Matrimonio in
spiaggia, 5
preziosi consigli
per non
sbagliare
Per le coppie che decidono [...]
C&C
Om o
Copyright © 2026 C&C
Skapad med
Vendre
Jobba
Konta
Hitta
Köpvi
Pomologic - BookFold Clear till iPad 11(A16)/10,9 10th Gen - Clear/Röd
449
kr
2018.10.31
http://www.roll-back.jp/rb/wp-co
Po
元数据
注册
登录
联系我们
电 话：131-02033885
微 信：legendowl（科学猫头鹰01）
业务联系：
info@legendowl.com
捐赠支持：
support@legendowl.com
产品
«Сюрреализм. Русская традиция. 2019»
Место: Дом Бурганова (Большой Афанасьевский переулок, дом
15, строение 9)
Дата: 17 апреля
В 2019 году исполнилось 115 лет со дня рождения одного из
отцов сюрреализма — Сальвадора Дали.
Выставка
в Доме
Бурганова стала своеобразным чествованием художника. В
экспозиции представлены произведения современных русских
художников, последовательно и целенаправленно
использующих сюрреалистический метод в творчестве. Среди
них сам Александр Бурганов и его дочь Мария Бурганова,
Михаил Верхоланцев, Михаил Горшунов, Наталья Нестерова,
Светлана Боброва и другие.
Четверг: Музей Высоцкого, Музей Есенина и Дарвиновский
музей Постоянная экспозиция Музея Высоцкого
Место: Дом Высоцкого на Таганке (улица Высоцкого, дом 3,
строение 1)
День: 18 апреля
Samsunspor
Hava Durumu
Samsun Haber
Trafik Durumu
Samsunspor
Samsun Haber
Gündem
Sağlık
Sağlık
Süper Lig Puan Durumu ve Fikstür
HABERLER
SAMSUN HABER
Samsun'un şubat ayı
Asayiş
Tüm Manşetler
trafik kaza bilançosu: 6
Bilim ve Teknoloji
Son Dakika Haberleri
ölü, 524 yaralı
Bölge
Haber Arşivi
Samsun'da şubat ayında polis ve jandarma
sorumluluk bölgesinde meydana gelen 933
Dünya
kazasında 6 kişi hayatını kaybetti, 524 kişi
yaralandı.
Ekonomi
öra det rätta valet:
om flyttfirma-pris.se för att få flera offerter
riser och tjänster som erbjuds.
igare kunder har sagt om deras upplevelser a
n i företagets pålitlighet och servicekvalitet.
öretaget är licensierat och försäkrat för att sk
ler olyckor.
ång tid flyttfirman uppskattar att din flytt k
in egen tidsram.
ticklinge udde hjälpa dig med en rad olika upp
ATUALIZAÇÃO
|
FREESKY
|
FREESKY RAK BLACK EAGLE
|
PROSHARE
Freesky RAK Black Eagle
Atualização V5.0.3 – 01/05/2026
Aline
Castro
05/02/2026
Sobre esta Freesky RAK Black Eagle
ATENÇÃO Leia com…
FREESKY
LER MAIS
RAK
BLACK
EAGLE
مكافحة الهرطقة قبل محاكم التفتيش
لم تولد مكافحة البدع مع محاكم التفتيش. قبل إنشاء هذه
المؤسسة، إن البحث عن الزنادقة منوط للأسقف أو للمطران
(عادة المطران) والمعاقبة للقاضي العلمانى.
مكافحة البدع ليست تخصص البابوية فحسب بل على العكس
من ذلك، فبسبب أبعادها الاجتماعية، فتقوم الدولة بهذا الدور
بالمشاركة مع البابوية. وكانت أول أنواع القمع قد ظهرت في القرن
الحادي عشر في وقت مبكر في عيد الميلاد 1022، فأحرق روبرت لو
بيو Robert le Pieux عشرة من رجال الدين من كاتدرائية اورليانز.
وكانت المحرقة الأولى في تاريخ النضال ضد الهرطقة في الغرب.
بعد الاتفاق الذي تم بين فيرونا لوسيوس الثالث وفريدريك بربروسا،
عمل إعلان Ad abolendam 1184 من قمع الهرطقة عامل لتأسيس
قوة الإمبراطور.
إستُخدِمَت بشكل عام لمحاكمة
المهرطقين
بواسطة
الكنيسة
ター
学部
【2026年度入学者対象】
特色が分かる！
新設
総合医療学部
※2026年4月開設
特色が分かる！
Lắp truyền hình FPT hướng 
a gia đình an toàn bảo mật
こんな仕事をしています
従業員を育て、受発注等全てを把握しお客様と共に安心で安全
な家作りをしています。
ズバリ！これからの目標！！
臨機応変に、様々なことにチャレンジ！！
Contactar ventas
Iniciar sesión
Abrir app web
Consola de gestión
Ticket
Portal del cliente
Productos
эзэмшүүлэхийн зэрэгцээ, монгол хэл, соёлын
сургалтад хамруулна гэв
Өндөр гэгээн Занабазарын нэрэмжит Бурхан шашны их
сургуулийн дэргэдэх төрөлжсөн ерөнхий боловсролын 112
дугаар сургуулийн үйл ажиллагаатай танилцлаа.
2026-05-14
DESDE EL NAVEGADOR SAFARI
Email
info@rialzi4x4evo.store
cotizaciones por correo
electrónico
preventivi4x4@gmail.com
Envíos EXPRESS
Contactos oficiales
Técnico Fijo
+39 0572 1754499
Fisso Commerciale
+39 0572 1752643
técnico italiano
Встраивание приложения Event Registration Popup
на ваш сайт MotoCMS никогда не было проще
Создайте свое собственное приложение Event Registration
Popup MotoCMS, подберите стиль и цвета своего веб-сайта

* ACTIVITY *
The whole listing above needs to be written out again exactly.

* EXERCISE RESPONSE *
Matrimonio in
spiaggia, 5
preziosi consigli
per non
sbagliare
Per le coppie che decidono [...]
C&C
Om o
Copyright © 2026 C&C
Skapad med
Vendre
Jobba
Konta
Hitta
Köpvi
Pomologic - BookFold Clear till iPad 11(A16)/10,9 10th Gen - Clear/Röd
449
kr
2018.10.31
http://www.roll-back.jp/rb/wp-co
Po
元数据
注册
登录
联系我们
电 话：131-02033885
微 信：legendowl（科学猫头鹰01）
业务联系：
info@legendowl.com
捐赠支持：
support@legendowl.com
产品
«Сюрреализм. Русская традиция. 2019»
Место: Дом Бурганова (Большой Афанасьевский переулок, дом
15, строение 9)
Дата: 17 апреля
В 2019 году исполнилось 115 лет со дня рождения одного из
отцов сюрреализма — Сальвадора Дали.
Выставка
в Доме
Бурганова стала своеобразным чествованием художника. В
экспозиции представлены произведения современных русских
художников, последовательно и целенаправленно
использующих сюрреалистический метод в творчестве. Среди
них сам Александр Бурганов и его дочь Мария Бурганова,
Михаил Верхоланцев, Михаил Горшунов, Наталья Нестерова,
Светлана Боброва и другие.
Четверг: Музей Высоцкого, Музей Есенина и Дарвиновский
музей Постоянная экспозиция Музея Высоцкого
Место: Дом Высоцкого на Таганке (улица Высоцкого, дом 3,
строение 1)
День: 18 апреля
Samsunspor
Hava Durumu
Samsun Haber
Trafik Durumu
Samsunspor
Samsun Haber
Gündem
Sağlık
Sağlık
Süper Lig Puan Durumu ve Fikstür
HABERLER
SAMSUN HABER
Samsun'un şubat ayı
Asayiş
Tüm Manşetler
trafik kaza bilançosu: 6
Bilim ve Teknoloji
Son Dakika Haberleri
ölü, 524 yaralı
Bölge
Haber Arşivi
Samsun'da şubat ayında polis ve jandarma
sorumluluk bölgesinde meydana gelen 933
Dünya
kazasında 6 kişi hayatını kaybetti, 524 kişi
yaralandı.
Ekonomi
öra det rätta valet:
om flyttfirma-pris.se för att få flera offerter
riser och tjänster som erbjuds.
igare kunder har sagt om deras upplevelser a
n i företagets pålitlighet och servicekvalitet.
öretaget är licensierat och försäkrat för att sk
ler olyckor.
ång tid flyttfirman uppskattar att din flytt k
in egen tidsram.
ticklinge udde hjälpa dig med en rad olika upp
ATUALIZAÇÃO
|
FREESKY
|
FREESKY RAK BLACK EAGLE
|
PROSHARE
Freesky RAK Black Eagle
Atualização V5.0.3 – 01/05/2026
Aline
Castro
05/02/2026
Sobre esta Freesky RAK Black Eagle
ATENÇÃO Leia com…
FREESKY
LER MAIS
RAK
BLACK
EAGLE
مكافحة الهرطقة قبل محاكم التفتيش
لم تولد مكافحة البدع مع محاكم التفتيش. قبل إنشاء هذه
المؤسسة، إن البحث عن الزنادقة منوط للأسقف أو للمطران
(عادة المطران) والمعاقبة للقاضي العلمانى.
مكافحة البدع ليست تخصص البابوية فحسب بل على العكس
من ذلك، فبسبب أبعادها الاجتماعية، فتقوم الدولة بهذا الدور
بالمشاركة مع البابوية. وكانت أول أنواع القمع قد ظهرت في القرن
الحادي عشر في وقت مبكر في عيد الميلاد 1022، فأحرق روبرت لو
بيو Robert le Pieux عشرة من رجال الدين من كاتدرائية اورليانز.
وكانت المحرقة الأولى في تاريخ النضال ضد الهرطقة في الغرب.
بعد الاتفاق الذي تم بين فيرونا لوسيوس الثالث وفريدريك بربروسا،
عمل إعلان Ad abolendam 1184 من قمع الهرطقة عامل لتأسيس
قوة الإمبراطور.
إستُخدِمَت بشكل عام لمحاكمة
المهرطقين
بواسطة
الكنيسة
ター
学部
【2026年度入学者対象】
特色が分かる！
新設
総合医療学部
※2026年4月開設
特色が分かる！
Lắp truyền hình FPT hướng 
a gia đình an toàn bảo mật
こんな仕事をしています
従業員を育て、受発注等全てを把握しお客様と共に安心で安全
な家作りをしています。
ズバリ！これからの目標！！
臨機応変に、様々なことにチャレンジ！！
Contactar ventas
Iniciar sesión
Abrir app web
Consola de gestión
Ticket
Portal del cliente
Productos
эзэмшүүлэхийн зэрэгцээ, монгол хэл, соёлын
сургалтад хамруулна гэв
Өндөр гэгээн Занабазарын нэрэмжит Бурхан шашны их
сургуулийн дэргэдэх төрөлжсөн ерөнхий боловсролын 112
дугаар сургуулийн үйл ажиллагаатай танилцлаа.
2026-05-14
DESDE EL NAVEGADOR SAFARI
Email
info@rialzi4x4evo.store
cotizaciones por correo
electrónico
preventivi4x4@gmail.com
Envíos EXPRESS
Contactos oficiales
Técnico Fijo
+39 0572 1754499
Fisso Commerciale
+39 0572 1752643
técnico italiano
Встраивание приложения Event Registration Popup
на ваш сайт MotoCMS никогда не было проще
Создайте свое собственное приложение Event Registration
Popup MotoCMS, подберите стиль и цвета своего веб-сайта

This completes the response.